• _What you need to do_
When you reach the line with "Tecnologia (18, 130)" in the listing below, transcribe it and each line after it up to and including the line with "2 mesi ago (18, 1227)", exactly and with nothing else.

- - -

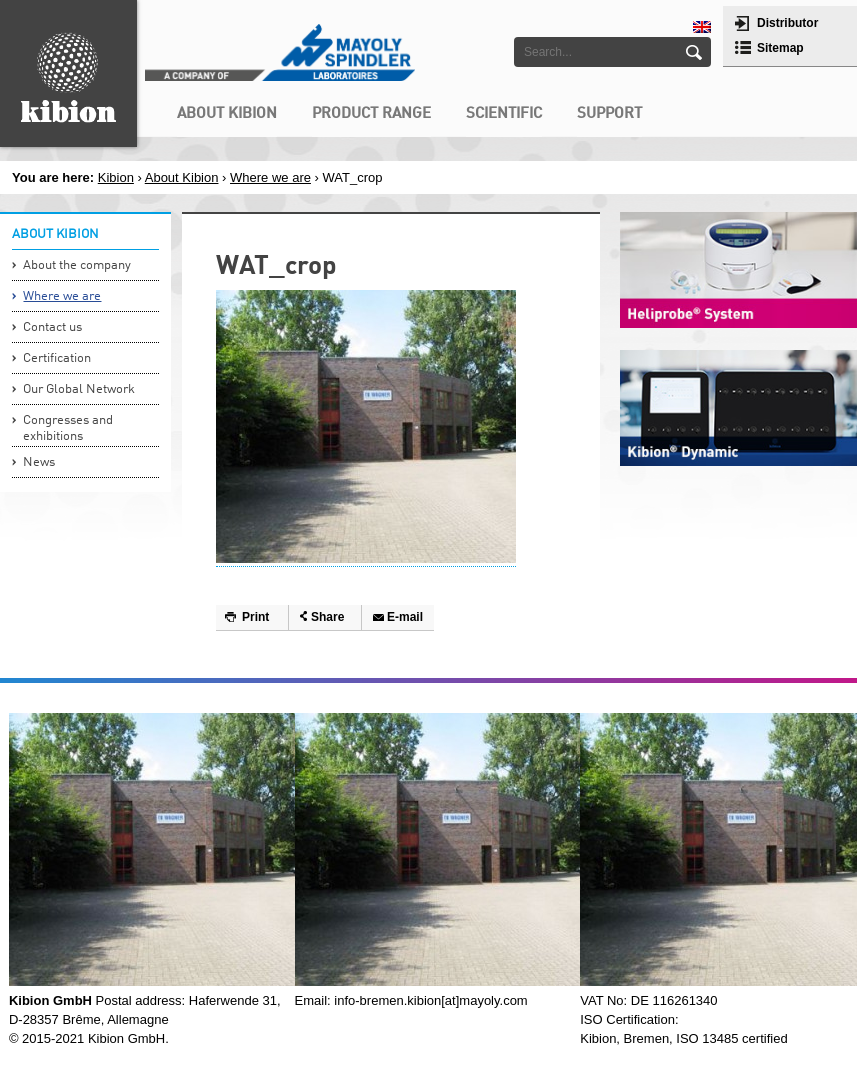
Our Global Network (79, 389)
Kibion (116, 177)
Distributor (787, 23)
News (39, 462)
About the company (77, 265)
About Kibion (182, 177)
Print (255, 617)
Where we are (270, 177)
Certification (57, 358)
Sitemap (780, 48)
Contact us (52, 327)
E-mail (405, 617)
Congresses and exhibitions (68, 428)
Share (327, 617)
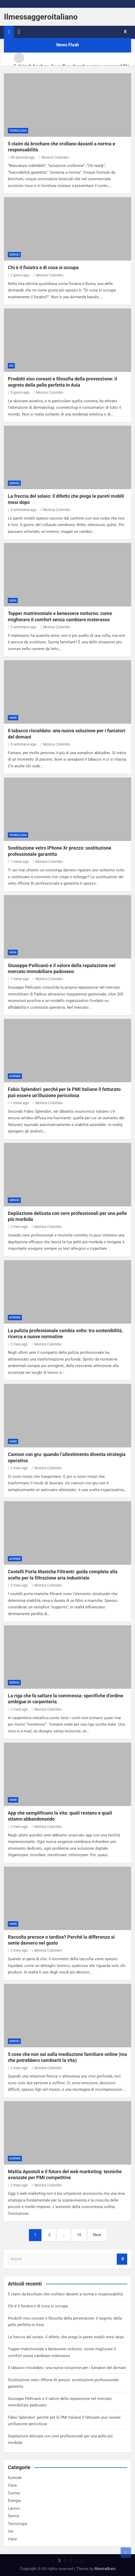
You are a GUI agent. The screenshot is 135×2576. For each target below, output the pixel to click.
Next (97, 2234)
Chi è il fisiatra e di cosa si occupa (43, 267)
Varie (13, 718)
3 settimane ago (22, 510)
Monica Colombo (54, 157)
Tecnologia (18, 130)
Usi (11, 365)
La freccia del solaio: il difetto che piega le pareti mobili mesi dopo (66, 2337)
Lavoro (14, 2508)
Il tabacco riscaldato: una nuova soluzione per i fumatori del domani (67, 2367)
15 (79, 2234)
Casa (12, 600)
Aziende (15, 1076)
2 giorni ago (18, 275)
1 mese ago (18, 861)
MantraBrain (104, 2568)
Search (122, 2259)
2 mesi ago (18, 1227)
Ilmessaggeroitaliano (41, 16)
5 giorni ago (18, 392)
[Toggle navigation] (19, 32)
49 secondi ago (21, 157)
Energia (14, 2500)
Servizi (14, 254)
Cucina (14, 2493)
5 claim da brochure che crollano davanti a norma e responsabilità (65, 2294)
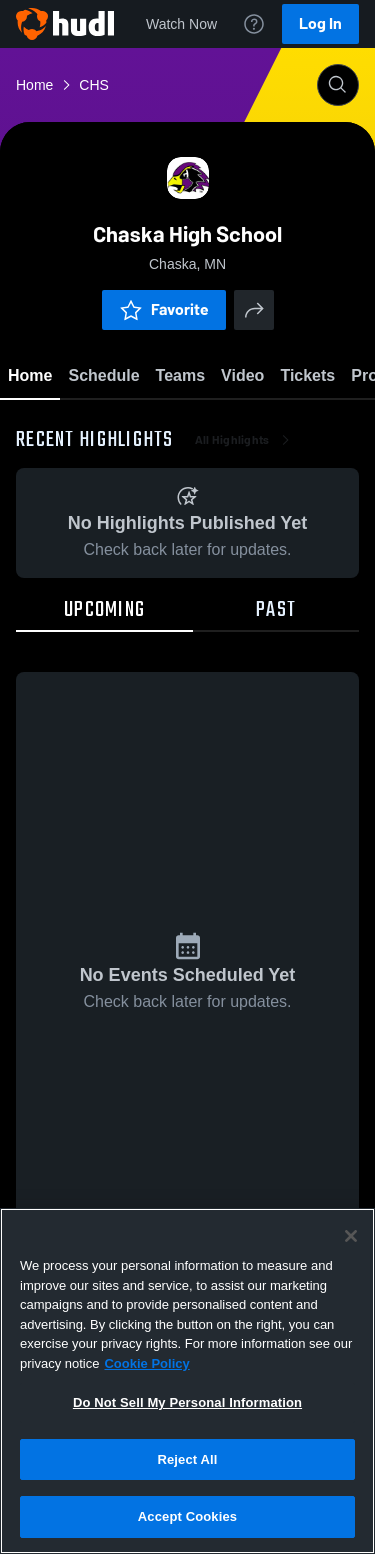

- - -

• _Solution to this task_
Tecnologia (18, 130)
Usi (11, 365)
La freccia del solaio: il difetto che piega le pareti mobili mesi dopo (66, 2337)
Lavoro (14, 2508)
Il tabacco riscaldato: una nuova soluzione per i fumatori del domani (67, 2367)
15 (79, 2234)
Casa (12, 600)
Aziende (15, 1076)
2 giorni ago (18, 275)
1 mese ago (18, 861)
MantraBrain (104, 2568)
Search (122, 2259)
2 mesi ago (18, 1227)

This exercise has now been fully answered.